In this project, I used MLB pitch-by-pitch data from the 2025 season to examine whether a team’s on-base performance against a specific opposing starting pitcher can predict how many total runs that team scores in a game. The data were collected using the baseballr package, which pulls publicly available information from the MLB Stats API. Only regular-season games were included, so All-Star Game data were intentionally excluded. I chose this topic because runs are the most important outcome in baseball, and understanding how much a pitcher’s ability to limit baserunners impacts scoring can help measure pitcher effectiveness beyond traditional statistics.
After obtaining the pitch-level data, I reduced each plate appearance to only its final pitch in order to avoid double-counting outcomes such as balls in play, strikeouts, or walks. From these last pitches, I reconstructed the final score of each game by identifying the maximum recorded home and away run totals. These game-level totals were then merged into a team–pitcher match-up data set, allowing me to create a response variable (runs_scored) that represents how many runs the batting team scored against the opposing starting pitcher. If the batting team was the home team, runs_scored reflects the final home score; if the batting team was away, it reflects the away score. This provides a single, team-specific measure of offensive performance against a particular pitching match-up.

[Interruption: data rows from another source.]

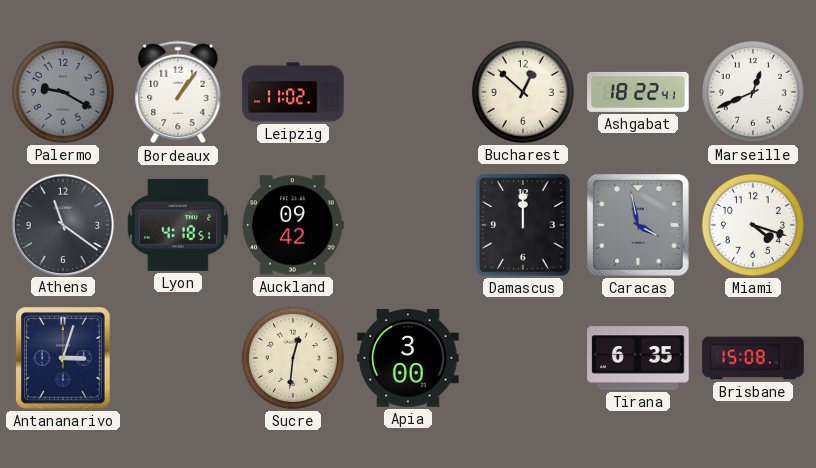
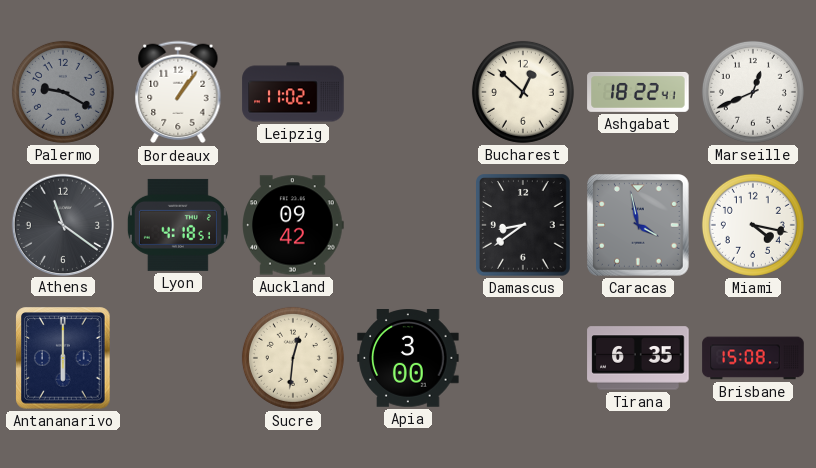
Damascus: 12:00 -> 8:39
Miami: 4:18 -> 4:17
Antananarivo: 3:03 -> 6:00
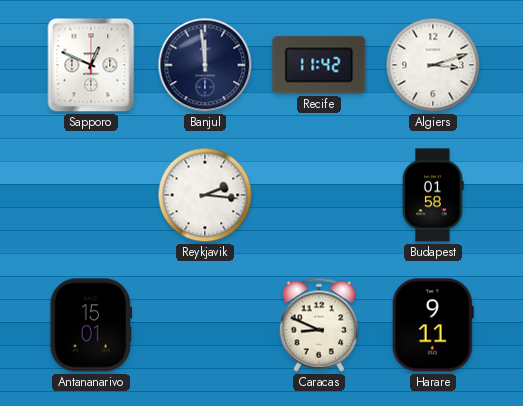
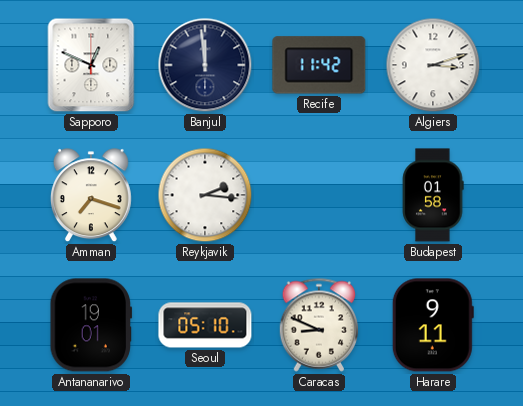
Amman: none -> 7:18
Antananarivo: 15:01 -> 19:01
Seoul: none -> 05:10
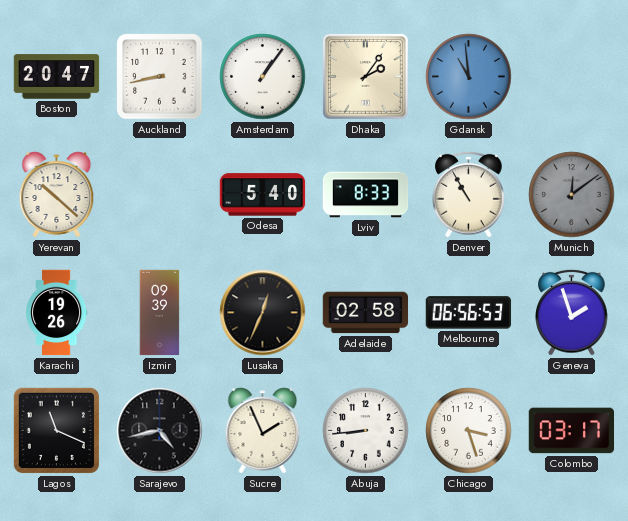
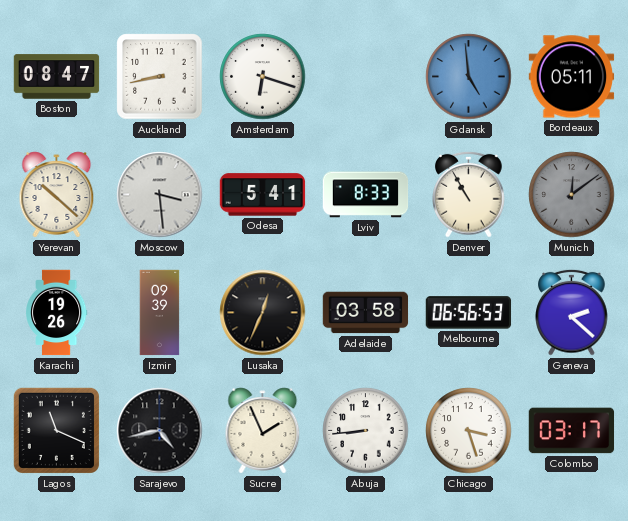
Boston: 20:47 -> 08:47
Amsterdam: 1:06 -> 6:18
Dhaka: 2:06 -> none
Gdansk: 10:59 -> 4:59
Bordeaux: none -> 05:11
Moscow: none -> 3:29
Odesa: 5:40 -> 5:41
Adelaide: 02:58 -> 03:58
Geneva: 1:57 -> 2:22
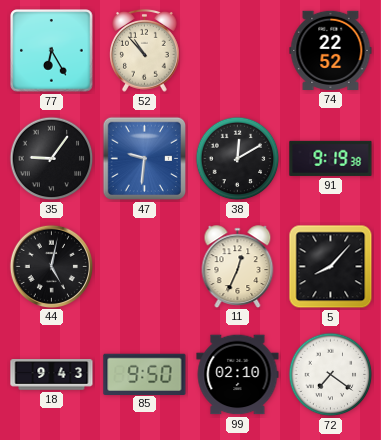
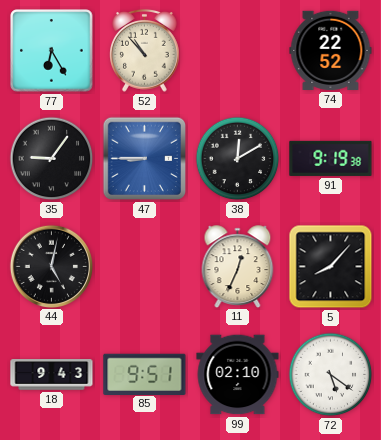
47: 9:31 -> 8:45
85: 9:50 -> 9:51
72: 7:21 -> 5:21
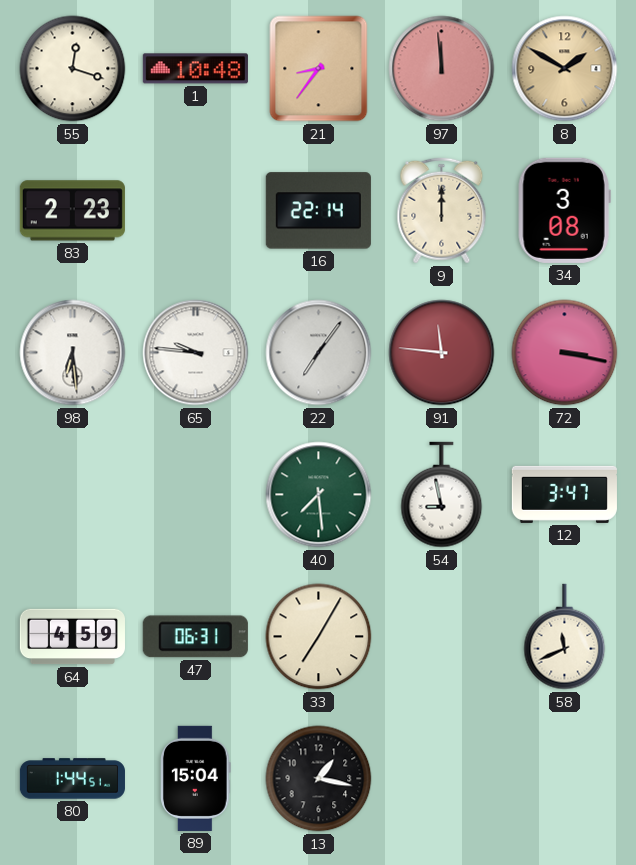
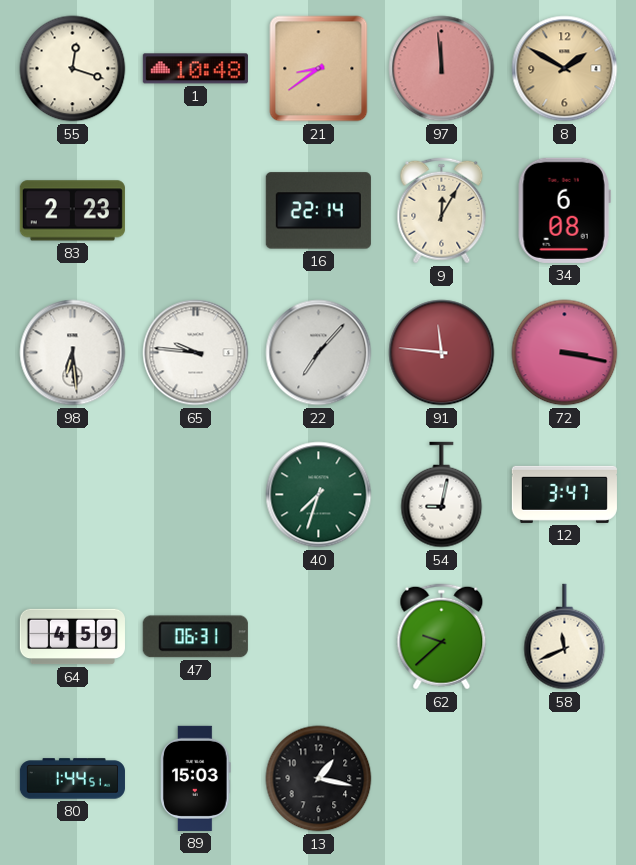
21: 8:36 -> 8:39
9: 12:00 -> 12:05
34: 3:08 -> 6:08
22: 7:06 -> 7:07
40: 7:29 -> 7:33
54: 8:58 -> 9:02
33: 7:05 -> none
62: none -> 9:38
89: 15:04 -> 15:03
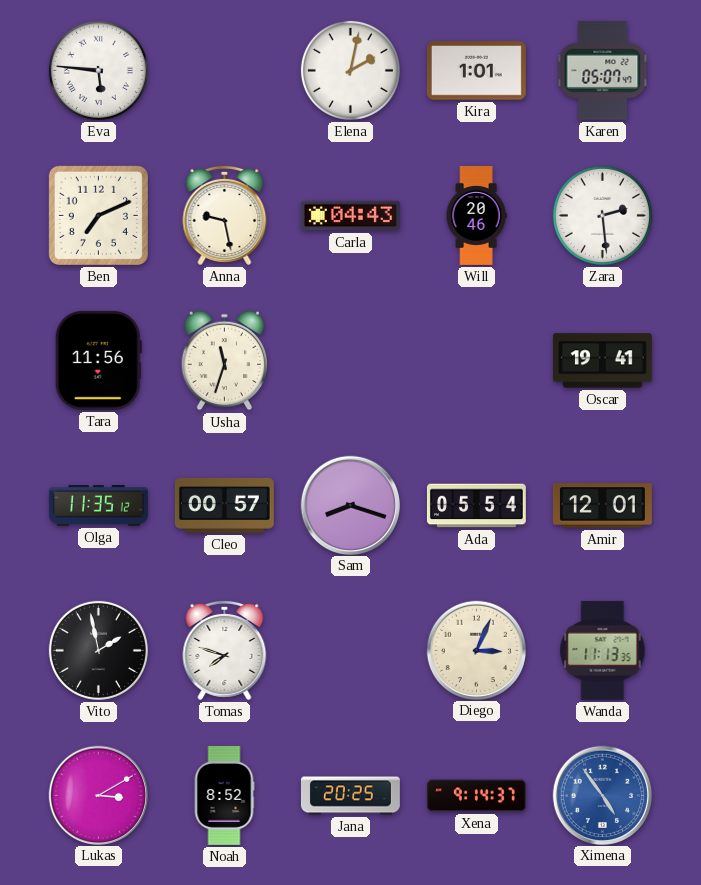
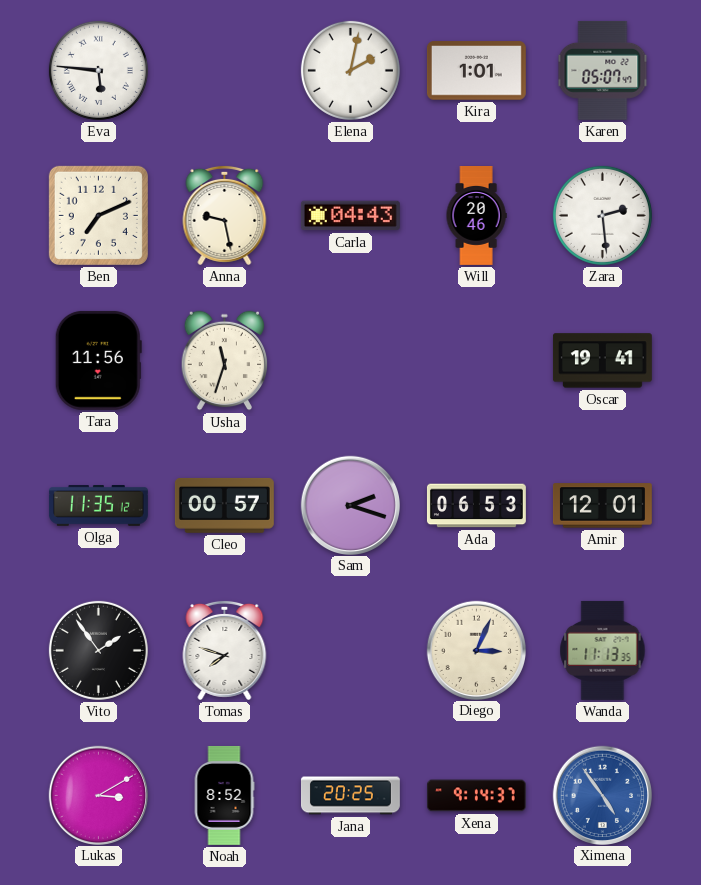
Sam: 8:18 -> 2:18
Ada: 05:54 -> 06:53
Vito: 1:58 -> 1:54
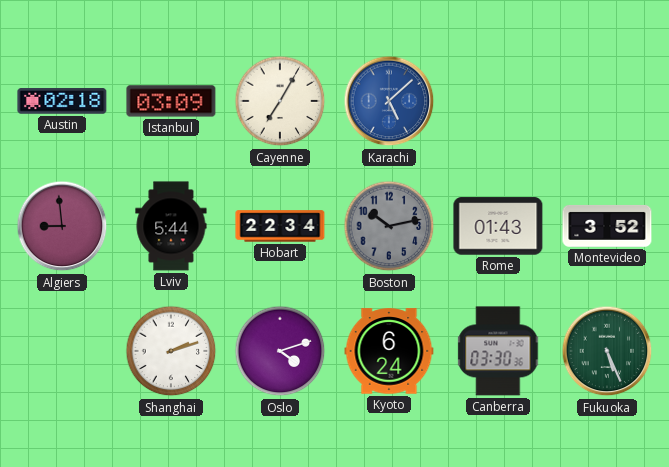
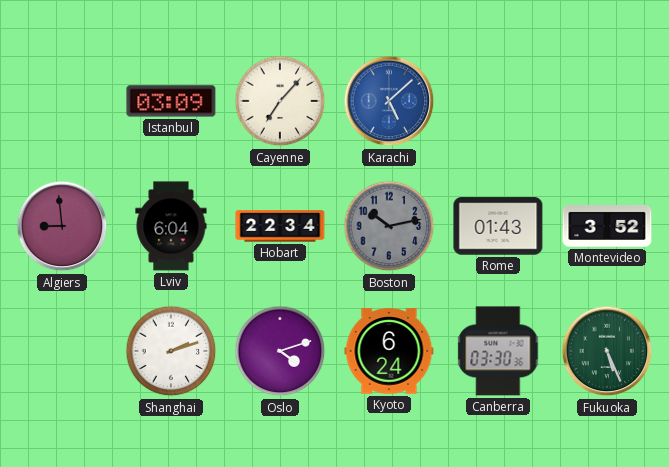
Austin: 02:18 -> none
Cayenne: 7:05 -> 7:07
Lviv: 5:44 -> 6:04
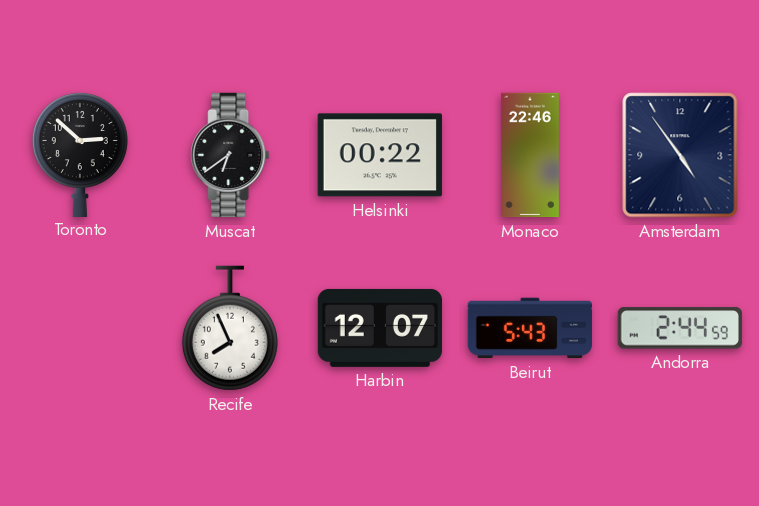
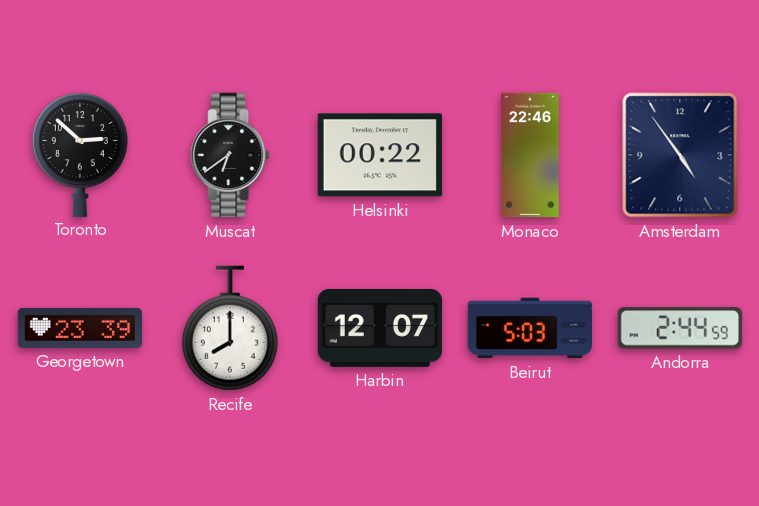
Georgetown: none -> 23:39
Recife: 7:56 -> 8:00
Beirut: 5:43 -> 5:03
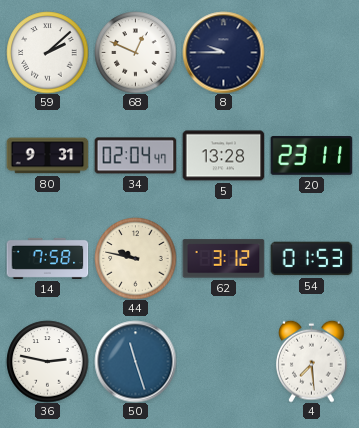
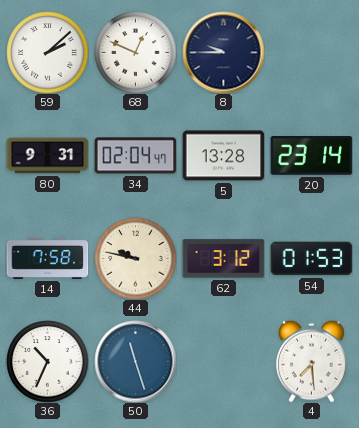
20: 23:11 -> 23:14
36: 2:47 -> 10:34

After pre=processing, the final data set contained 4,604 pitcher-team match-ups. The analysis focused on two explanatory variables: a team’s on-base percentage against the opposing pitcher (OBP_vs_pitcher) and whether the batting team played at home or away (home_away). Plate appearances (PA) were used only to filter out unreliable match-ups, imposing a minimum threshold of at least six plate appearances against the pitcher.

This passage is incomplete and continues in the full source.